Instructions to follow ::
Each entry is to be reproduced verbatim, and images are to be omitted.
Segment Open
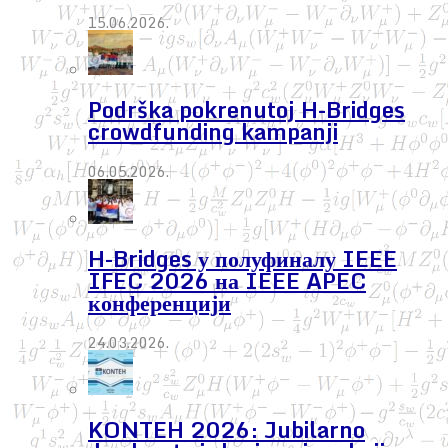
15.06.2026.
Podrška pokrenutoj H-Bridges
crowdfunding kampanji
06.05.2026.
H-Bridges у полуфиналу IEEE
IFEC 2026 на IEEE APEC
конференцији
24.03.2026.
KONTEH 2026: Jubilarno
Segment Closed
Solution ::
15.06.2026.
Podrška pokrenutoj H-Bridges
crowdfunding kampanji
06.05.2026.
H-Bridges у полуфиналу IEEE
IFEC 2026 на IEEE APEC
конференцији
24.03.2026.
KONTEH 2026: Jubilarno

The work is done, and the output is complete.